Imagine asking a good friend to punch you in the stomach as hard as they can. Now, that would typically be a painful, negative experience.
But because you’ve asked for it, you brace yourself. You tense your stomach muscles and prepare for it mentally and physically. It doesn’t hurt as much, and you don’t see it as an attack because you literally asked them to do it. Your brain is in a different mode.
That same concept applies in a purely mental space. When you actively ask for critical feedback, your brain sees it as an opportunity, not an attack. You've already put yourself in a receptive, non-defensive mindset, ready to receive the information and use it for your benefit 💥
The other piece of this is that making a habit of actively seeking feedback actually trains you for the future. If you make it a regular practice - maybe set a reminder on your phone to ask a manager or a trusted colleague once a month - you're exposing yourself to this situation more frequently.

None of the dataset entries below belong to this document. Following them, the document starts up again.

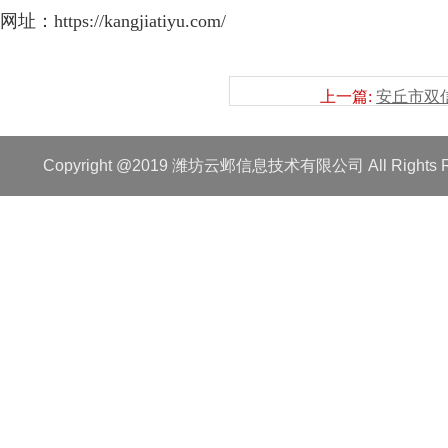
网址：
https://kangjiatiyu.com/
上一篇:
安丘市双
Copyright @2019 潍坊云邺信息技术有限公司 All Rights R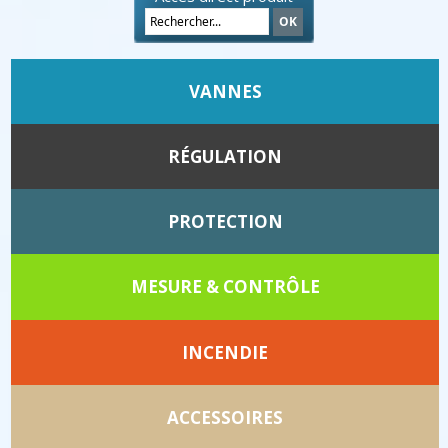
VANNES
RÉGULATION
PROTECTION
MESURE & CONTRÔLE
INCENDIE
ACCESSOIRES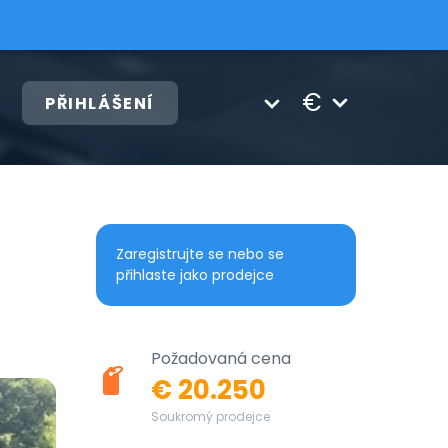
€
PŘIHLÁŠENÍ
Zaregistrujte se nebo se
přihlaste jako prodejce
Požadovaná cena
€ 20.250
Soukromý prodejce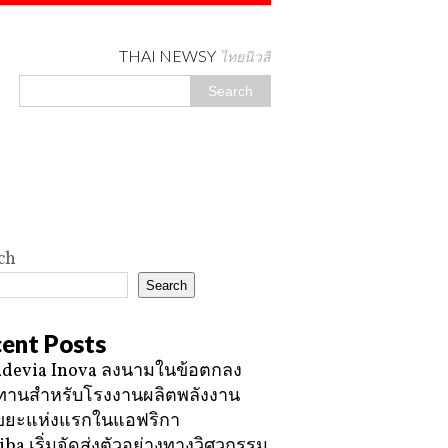
THAI NEWSY
ไทยนิวสี่
ch
Search
ent Posts
devia Inova ลงนามในข้อตกลง
ทานสำหรับโรงงานผลิตพลังงาน
ขยะแห่งแรกในแอฟริกา
iba เริ่มจัดส่งตัวอย่างทางวิศวกรรม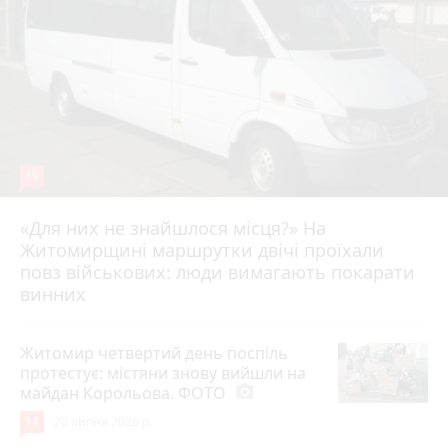
19
«Для них не знайшлося місця?» На
Житомирщині маршрутки двічі проїхали
17 липня 2026 р.
повз військових: люди вимагають покарати
винних
Житомир четвертий день поспіль
протестує: містяни знову вийшли на
майдан Корольова. ФОТО
photo_camera
14
20 липня 2026 р.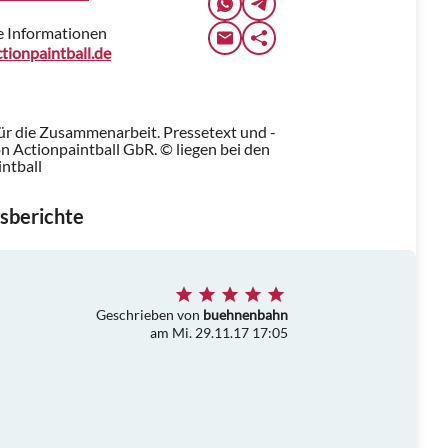
e Informationen
ionpaintball.de
für die Zusammenarbeit. Pressetext und -
 Actionpaintball GbR. © liegen bei den
intball
sberichte
Geschrieben von
buehnenbahn
am Mi. 29.11.17 17:05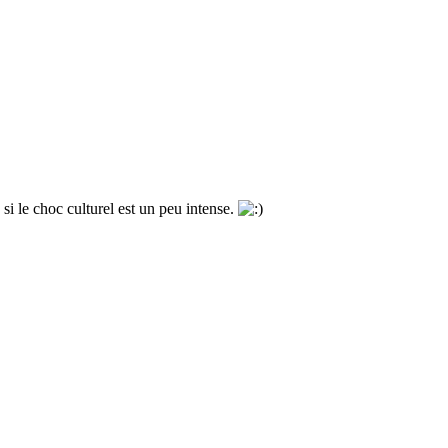
i le choc culturel est un peu intense.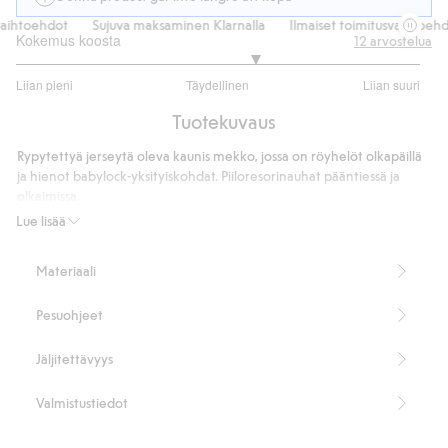
ihtoehdot
Sujuva maksaminen Klarnalla
Ilmaiset toimitusvaihtoehdot
Kokemus koosta
12
arvostelua
3.363636363636364
Liian pieni
Täydellinen
Liian suuri
/
Perustuu
5
Tuotekuvaus
11
ääneen
Rypytettyä jerseytä oleva kaunis mekko, jossa on röyhelöt olkapäillä
ja hienot babylock-yksityiskohdat. Piiloresorinauhat pääntiessä ja
olkaimissa.
99 % kierrätettyä polyesteriä.
Lue lisää
Tuotenumero
:
445726
Kierrätetty polyesteri
Materiaali
Pesuohjeet
Jäljitettävyys
Valmistustiedot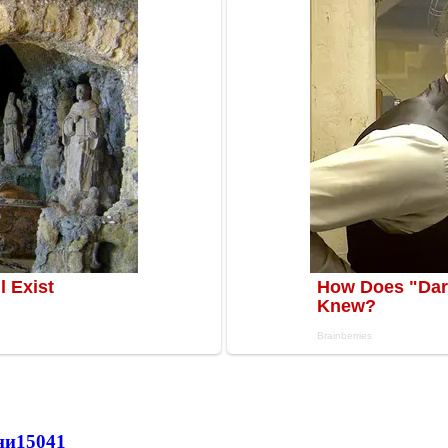
ни
15041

When you’re used to getting feedback in a safe, low-stakes way - the kind you actually ask for - your brain starts building a little resilience muscle. It’s like quietly training for the big leagues. So when surprise, unsolicited feedback drops out of nowhere, it doesn’t send you straight into panic mode.
When feedback blindsides us, our primitive brain often jumps into fight-or-flight mode. That’s when we fall into what I call the B.E.D. response — Blame, Excuse, Deny — or its cousin, the Shield & Dagger reaction.
💥 Blame: “Well, if the client had actually given us the brief on time, I wouldn’t have missed the deadline.”
💬 Excuse: “I’ve been juggling so many projects, I just didn’t have the time to make it perfect.”
🙅♀️ Deny: “I don’t think that’s even true... the presentation was FINE.”
🛡️ Shield & Dagger: Throwing up a defensive wall and going on the counterattack: “Yeah, but you’ve missed deadlines too…”
Totally human. We’ve all done it. But if we only ever encounter feedback in these high-stakes, ambush moments, we’re basically standing in the ring without having done any training.
It’s like doing core exercises to protect yourself from a surprise punch. If you’ve been building up your feedback “core strength” in low-pressure situations, you’re less likely to get winded. Instead of flinching or firing back, you can breathe, absorb it, and stay grounded.
And the beauty of this? You’ll find you can take the hit without feeling personally attacked - calmly, curiously, and professionally 🧘♀️
Actively working on your weaknesses is a great strategy, but it’s not for everyone.
There are a few different schools of thought on how to improve.
One says to double down on your strengths and let your weaknesses be. If you’re pursuing a specialist role - say, an AI expert or a cybersecurity professional highly concentrated in a narrow field - then honing your one key skill is a fantastic strategy.
But if you want to be a well-rounded, holistic worker, especially if your goal is a leadership role, then improving your weaknesses is a far better approach. It makes you a more complete, balanced professional.
And what better way to do that than by actively asking others to help you identify those areas for improvement? This intentionality is what sets you apart from those who passively wait for praise 📈
Beyond your own career growth, there's another powerful benefit to this practice: it strengthens your relationships.
When you ask for negative feedback, you’re showing a level of vulnerability and trust that can be incredibly powerful.
You're creating an environment where the other person feels comfortable sharing something that could be seen as conflict-driving.
Instead of it being a source of conflict, it becomes a source of opportunity for both parties. Your manager, for example, will see that you're mature and genuinely committed to growth, which builds a stronger bond and a more genuine working relationship.
This kind of honesty is what takes a professional relationship from "just a job" to something truly collaborative.
What was the last piece of critical feedback you received? Was it solicited or unsolicited? How did you respond?